▶ **WORK ORDER**: Each entry below should be returned exactly as is, with the pictures removed.
"""
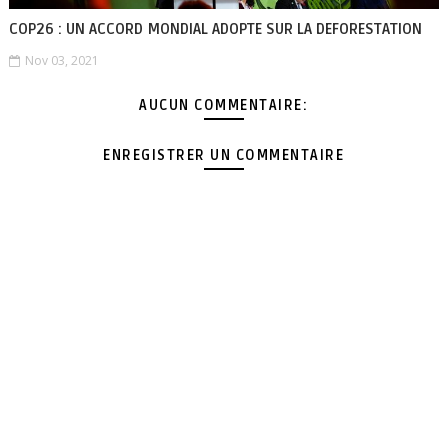
COP26 : UN ACCORD MONDIAL ADOPTE SUR LA DEFORESTATION
Nov 03, 2021
AUCUN COMMENTAIRE:
ENREGISTRER UN COMMENTAIRE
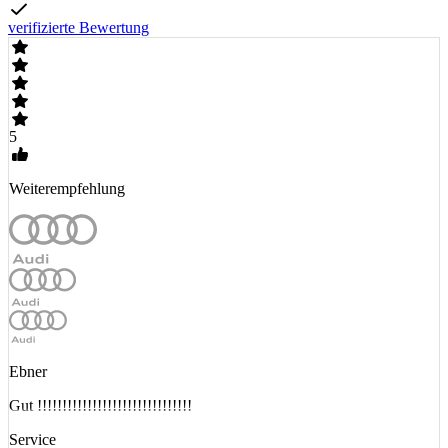
verifizierte Bewertung
5
Weiterempfehlung
Ebner
Gut !!!!!!!!!!!!!!!!!!!!!!!!!!!!!!!
Service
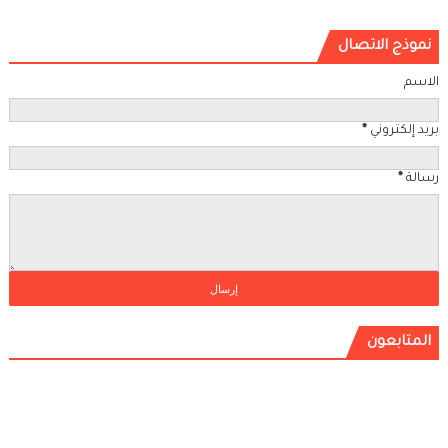
نموذج الاتصال
الاسم
بريد إلكتروني
*
رسالة
*
المتابعون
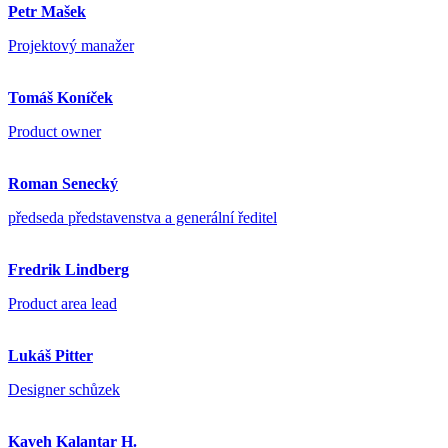
Petr Mašek
Projektový manažer
Tomáš Koníček
Product owner
Roman Senecký
předseda představenstva a generální ředitel
Fredrik Lindberg
Product area lead
Lukáš Pitter
Designer schůzek
Kaveh Kalantar H.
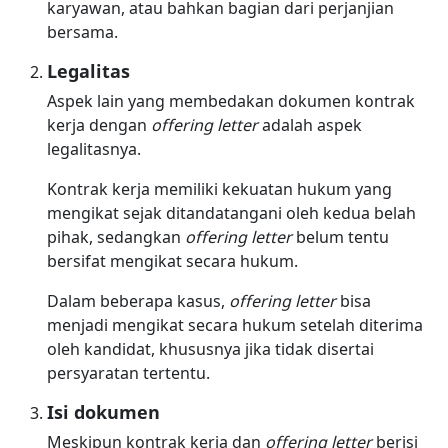
karyawan, atau bahkan bagian dari perjanjian
bersama.
Legalitas
Aspek lain yang membedakan dokumen kontrak
kerja dengan
offering letter
adalah aspek
legalitasnya.
Kontrak kerja memiliki kekuatan hukum yang
mengikat sejak ditandatangani oleh kedua belah
pihak, sedangkan
offering letter
belum tentu
bersifat mengikat secara hukum.
Dalam beberapa kasus,
offering letter
bisa
menjadi mengikat secara hukum setelah diterima
oleh kandidat, khususnya jika tidak disertai
persyaratan tertentu.
Isi dokumen
Meskipun kontrak kerja dan
offering letter
berisi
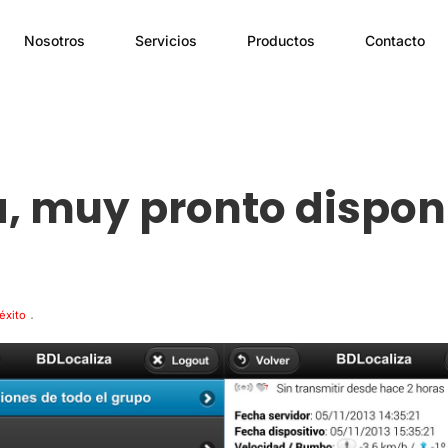
Nosotros
Servicios
Productos
Contacto
a, muy pronto dispon
.
éxito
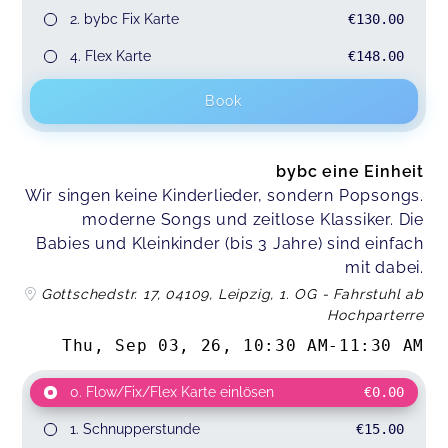
2. bybc Fix Karte
€130.00
4. Flex Karte
€148.00
Book
bybc eine Einheit
Wir singen keine Kinderlieder, sondern Popsongs.
moderne Songs und zeitlose Klassiker. Die
Babies und Kleinkinder (bis 3 Jahre) sind einfach
mit dabei.
Gottschedstr. 17, 04109, Leipzig, 1. OG - Fahrstuhl ab
Hochparterre
Thu, Sep 03, 26
,
10:30 AM
-
11:30 AM
0. Flow/Fix/Flex Karte einlösen
€0.00
1. Schnupperstunde
€15.00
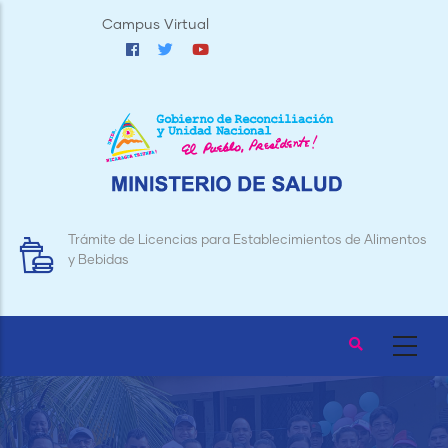
Pasar
Campus Virtual
al
contenido
principal
Trámite de Licencias para Establecimientos de Alimentos
y Bebidas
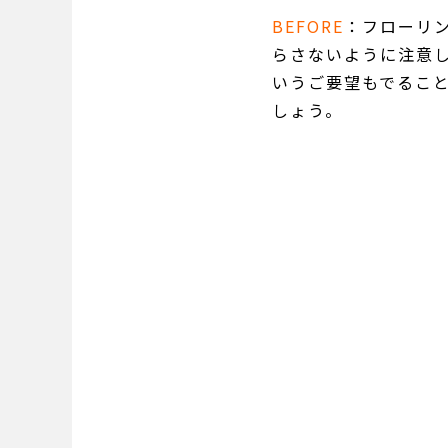
BEFORE
：フローリ
らさないように注意
いうご要望もでるこ
しょう。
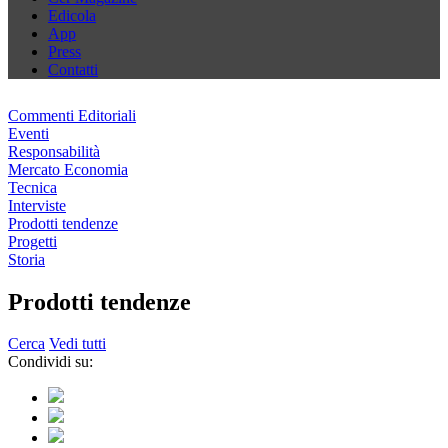
Edicola
App
Press
Contatti
Commenti Editoriali
Eventi
Responsabilità
Mercato Economia
Tecnica
Interviste
Prodotti tendenze
Progetti
Storia
Prodotti tendenze
Cerca
Vedi tutti
Condividi su:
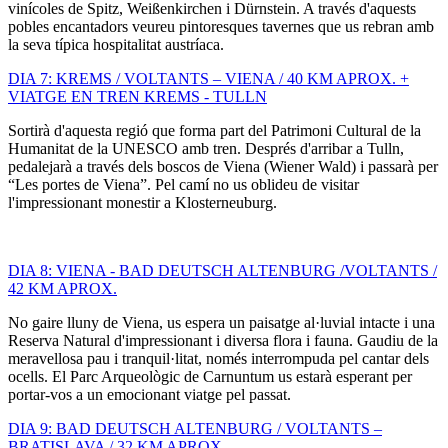
vinícoles de Spitz, Weißenkirchen i Dürnstein. A través d'aquests
pobles encantadors veureu pintoresques tavernes que us rebran amb
la seva típica hospitalitat austríaca.
DIA 7: KREMS / VOLTANTS – VIENA / 40 KM APROX. +
VIATGE EN TREN KREMS - TULLN
Sortirà d'aquesta regió que forma part del Patrimoni Cultural de la
Humanitat de la UNESCO amb tren. Després d'arribar a Tulln,
pedalejarà a través dels boscos de Viena (Wiener Wald) i passarà per
“Les portes de Viena”. Pel camí no us oblideu de visitar
l'impressionant monestir a Klosterneuburg.
DIA 8: VIENA - BAD DEUTSCH ALTENBURG /VOLTANTS /
42 KM APROX.
No gaire lluny de Viena, us espera un paisatge al·luvial intacte i una
Reserva Natural d'impressionant i diversa flora i fauna. Gaudiu de la
meravellosa pau i tranquil·litat, només interrompuda pel cantar dels
ocells. El Parc Arqueològic de Carnuntum us estarà esperant per
portar-vos a un emocionant viatge pel passat.
DIA 9: BAD DEUTSCH ALTENBURG / VOLTANTS –
BRATISLAVA / 32 KM APROX.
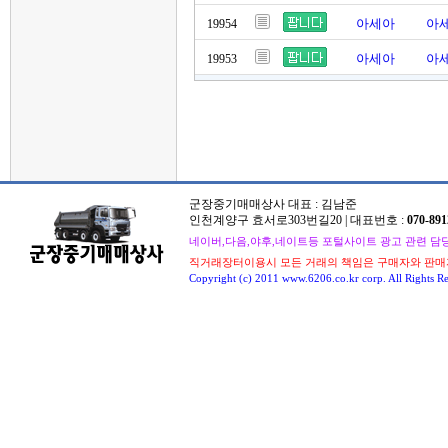
아세아
아세
19954
아세아
아세
19953
군장중기매매상사 대표 : 김남준
인천계양구 효서로303번길20 | 대표번호 :
070-891
네이버,다음,야후,네이트등 포털사이트 광고 관련 담당자 : 
직거래장터이용시 모든 거래의 책임은 구매자와 판매
Copyright (c) 2011 www.6206.co.kr corp. All Rights Re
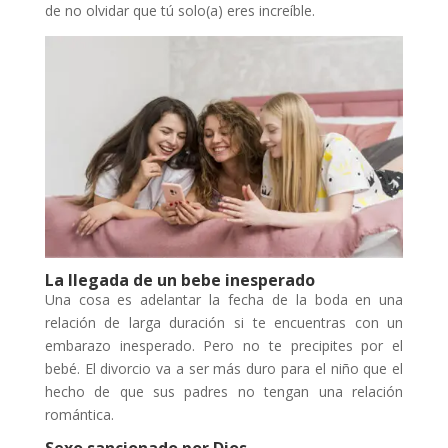
de no olvidar que tú solo(a) eres increíble.
La llegada de un bebe inesperado
Una cosa es adelantar la fecha de la boda en una
relación de larga duración si te encuentras con un
embarazo inesperado. Pero no te precipites por el
bebé. El divorcio va a ser más duro para el niño que el
hecho de que sus padres no tengan una relación
romántica.
Sexo sancionado por Dios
"""
▶ **SOLUTION FOR THIS EXERCISE**:
COP26 : UN ACCORD MONDIAL ADOPTE SUR LA DEFORESTATION
Nov 03, 2021
AUCUN COMMENTAIRE:
ENREGISTRER UN COMMENTAIRE
verifizierte Bewertung
5
Weiterempfehlung
Ebner
Gut !!!!!!!!!!!!!!!!!!!!!!!!!!!!!!!
Service
نموذج الاتصال
الاسم
بريد إلكتروني
*
رسالة
*
المتابعون
Petr Mašek
Projektový manažer
Tomáš Koníček
Product owner
Roman Senecký
předseda představenstva a generální ředitel
Fredrik Lindberg
Product area lead
Lukáš Pitter
Designer schůzek
Kaveh Kalantar H.
karyawan, atau bahkan bagian dari perjanjian
bersama.
Legalitas
Aspek lain yang membedakan dokumen kontrak
kerja dengan
offering letter
adalah aspek
legalitasnya.
Kontrak kerja memiliki kekuatan hukum yang
mengikat sejak ditandatangani oleh kedua belah
pihak, sedangkan
offering letter
belum tentu
bersifat mengikat secara hukum.
Dalam beberapa kasus,
offering letter
bisa
menjadi mengikat secara hukum setelah diterima
oleh kandidat, khususnya jika tidak disertai
persyaratan tertentu.
Isi dokumen
Meskipun kontrak kerja dan
offering letter
berisi
Nosotros
Servicios
Productos
Contacto
a, muy pronto dispon
.
éxito
2. bybc Fix Karte
€130.00
4. Flex Karte
€148.00
Book
bybc eine Einheit
Wir singen keine Kinderlieder, sondern Popsongs.
moderne Songs und zeitlose Klassiker. Die
Babies und Kleinkinder (bis 3 Jahre) sind einfach
mit dabei.
Gottschedstr. 17, 04109, Leipzig, 1. OG - Fahrstuhl ab
Hochparterre
Thu, Sep 03, 26
,
10:30 AM
-
11:30 AM
0. Flow/Fix/Flex Karte einlösen
€0.00
1. Schnupperstunde
€15.00
Pasar
Campus Virtual
al
contenido
principal
Trámite de Licencias para Establecimientos de Alimentos
y Bebidas
BEFORE
：フローリ
らさないように注意
いうご要望もでるこ
しょう。
Edicola
App
Press
Contatti
Commenti Editoriali
Eventi
Responsabilità
Mercato Economia
Tecnica
Interviste
Prodotti tendenze
Progetti
Storia
Prodotti tendenze
Cerca
Vedi tutti
Condividi su:
vinícoles de Spitz, Weißenkirchen i Dürnstein. A través d'aquests
pobles encantadors veureu pintoresques tavernes que us rebran amb
la seva típica hospitalitat austríaca.
DIA 7: KREMS / VOLTANTS – VIENA / 40 KM APROX. +
VIATGE EN TREN KREMS - TULLN
Sortirà d'aquesta regió que forma part del Patrimoni Cultural de la
Humanitat de la UNESCO amb tren. Després d'arribar a Tulln,
pedalejarà a través dels boscos de Viena (Wiener Wald) i passarà per
“Les portes de Viena”. Pel camí no us oblideu de visitar
l'impressionant monestir a Klosterneuburg.
DIA 8: VIENA - BAD DEUTSCH ALTENBURG /VOLTANTS /
42 KM APROX.
No gaire lluny de Viena, us espera un paisatge al·luvial intacte i una
Reserva Natural d'impressionant i diversa flora i fauna. Gaudiu de la
meravellosa pau i tranquil·litat, només interrompuda pel cantar dels
ocells. El Parc Arqueològic de Carnuntum us estarà esperant per
portar-vos a un emocionant viatge pel passat.
DIA 9: BAD DEUTSCH ALTENBURG / VOLTANTS –
BRATISLAVA / 32 KM APROX.
아세아
아세
19954
아세아
아세
19953
군장중기매매상사 대표 : 김남준
인천계양구 효서로303번길20 | 대표번호 :
070-891
네이버,다음,야후,네이트등 포털사이트 광고 관련 담당자 : 
직거래장터이용시 모든 거래의 책임은 구매자와 판매
Copyright (c) 2011 www.6206.co.kr corp. All Rights Re
de no olvidar que tú solo(a) eres increíble.
La llegada de un bebe inesperado
Una cosa es adelantar la fecha de la boda en una
relación de larga duración si te encuentras con un
embarazo inesperado. Pero no te precipites por el
bebé. El divorcio va a ser más duro para el niño que el
hecho de que sus padres no tengan una relación
romántica.
Sexo sancionado por Dios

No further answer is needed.